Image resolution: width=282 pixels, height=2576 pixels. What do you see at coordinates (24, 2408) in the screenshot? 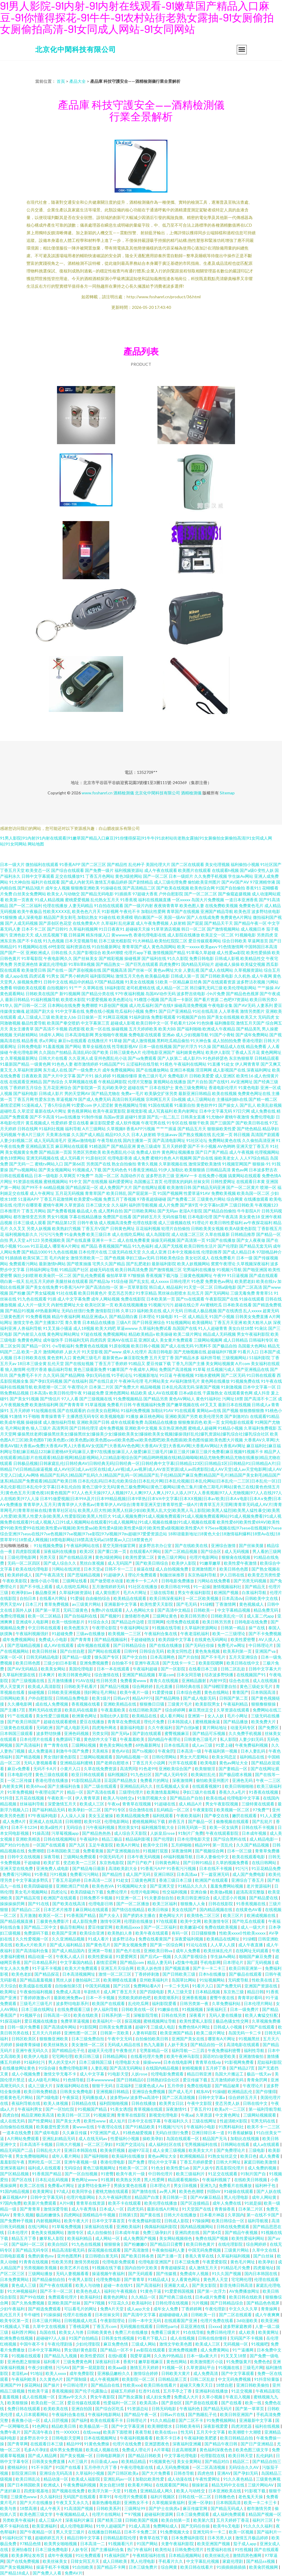
I see `免费日韩在线观看` at bounding box center [24, 2408].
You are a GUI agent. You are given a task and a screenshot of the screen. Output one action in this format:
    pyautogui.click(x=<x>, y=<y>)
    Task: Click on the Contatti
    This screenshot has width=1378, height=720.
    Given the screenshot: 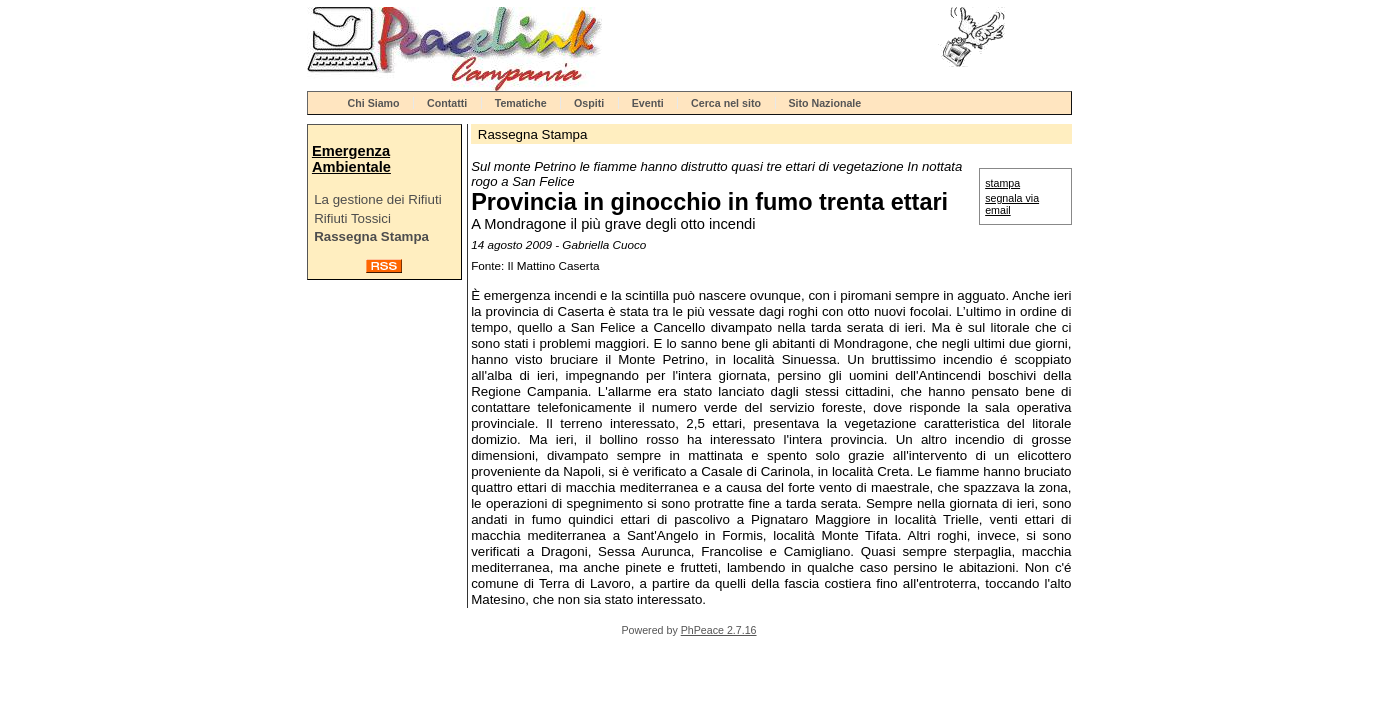 What is the action you would take?
    pyautogui.click(x=447, y=103)
    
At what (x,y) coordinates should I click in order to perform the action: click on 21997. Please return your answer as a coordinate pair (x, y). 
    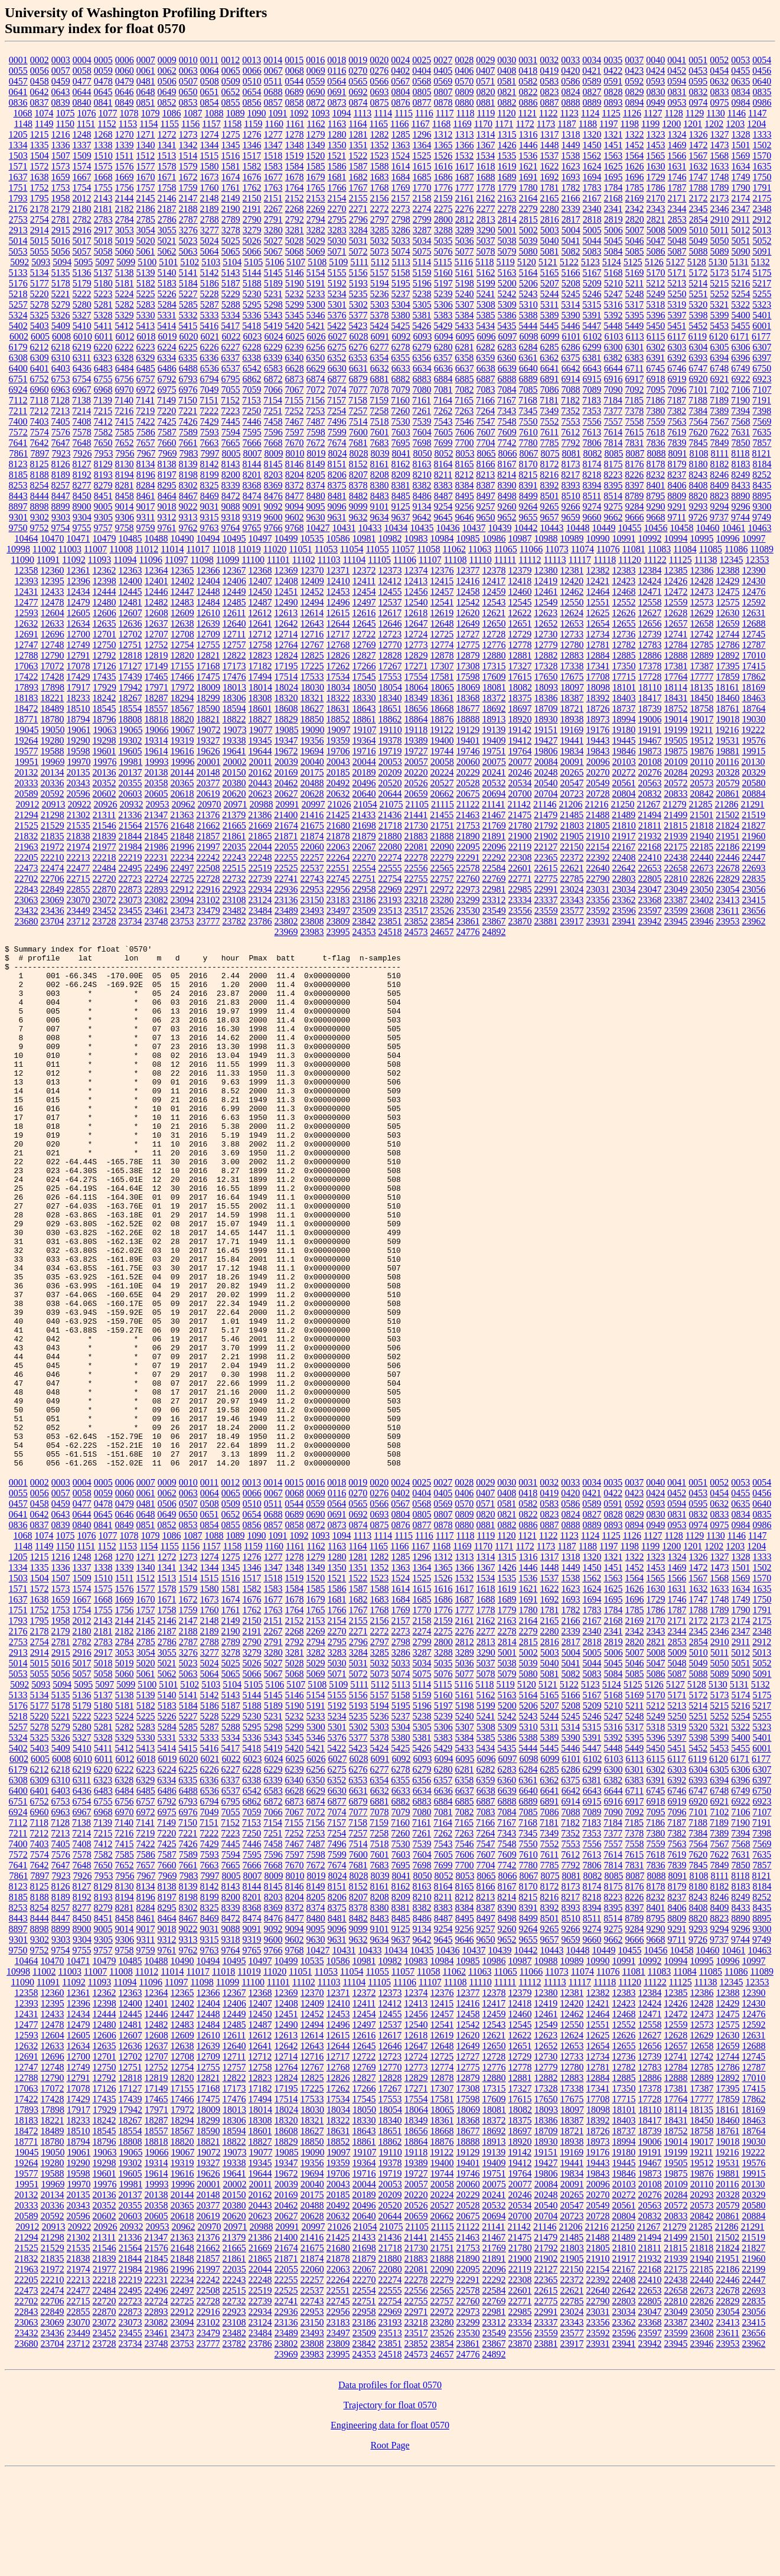
    Looking at the image, I should click on (208, 847).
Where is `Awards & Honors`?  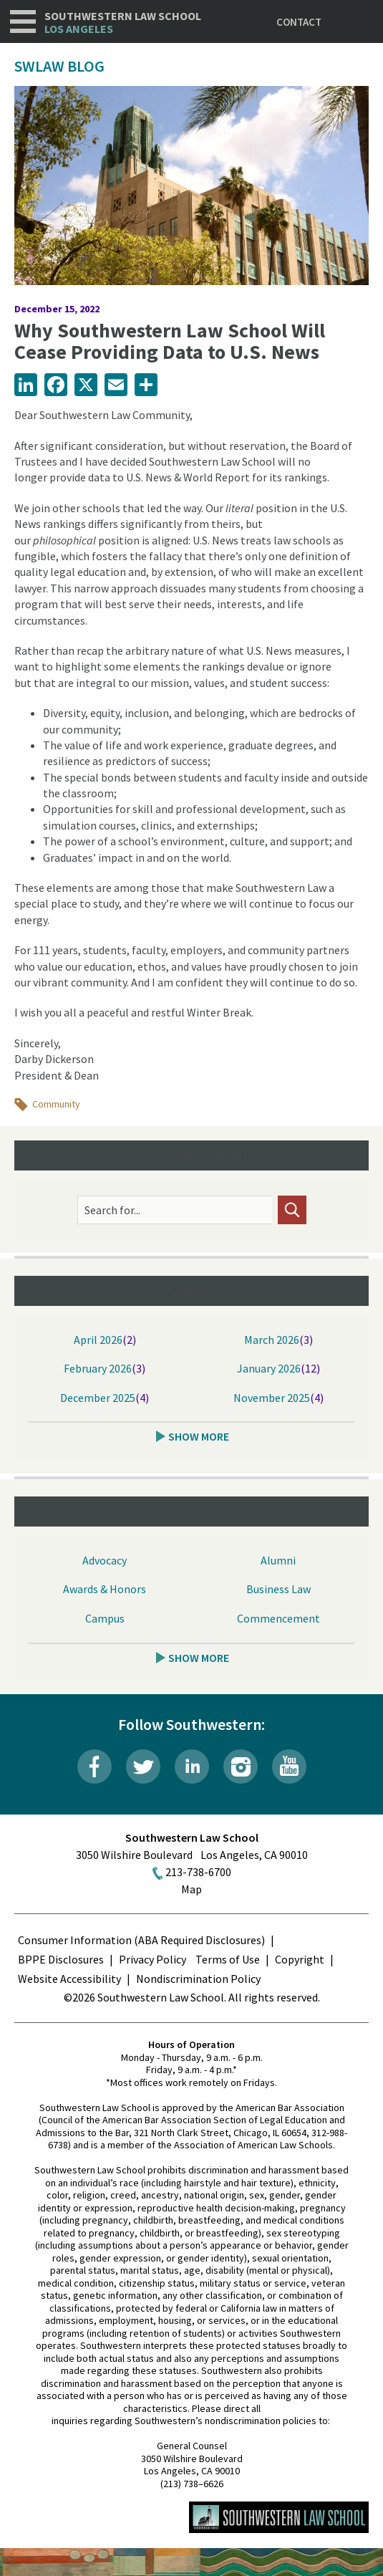
Awards & Honors is located at coordinates (104, 1589).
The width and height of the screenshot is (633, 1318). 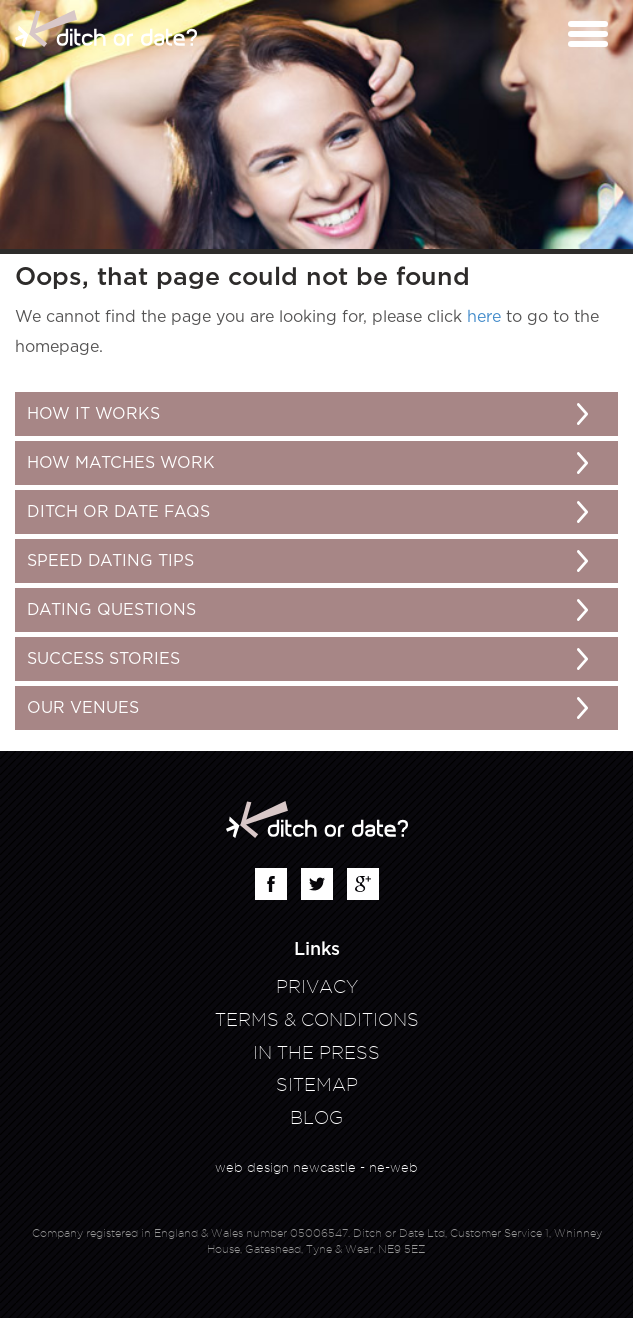 I want to click on In The Press, so click(x=316, y=1052).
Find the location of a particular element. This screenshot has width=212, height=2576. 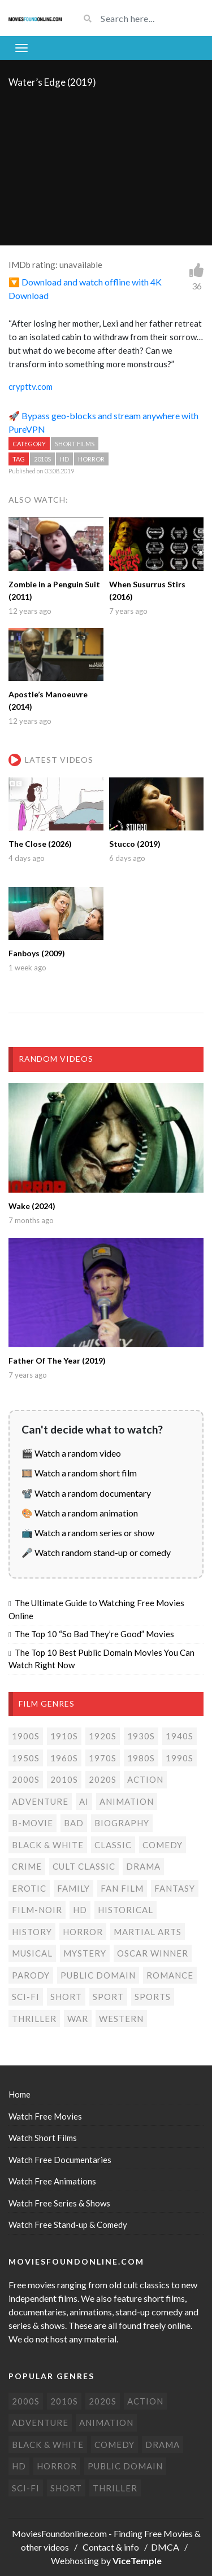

**What you have to do:** Repeat each line of the listing word for word, from the first through the line that contains "Task: Click on the Contatti". Any picture stays out.

**Response:**
Image resolution: width=282 pixels, height=2576 pixels. What do you see at coordinates (24, 2408) in the screenshot? 
I see `免费日韩在线观看` at bounding box center [24, 2408].
You are a GUI agent. You are given a task and a screenshot of the screen. Output one action in this format:
    pyautogui.click(x=<x>, y=<y>)
    Task: Click on the Contatti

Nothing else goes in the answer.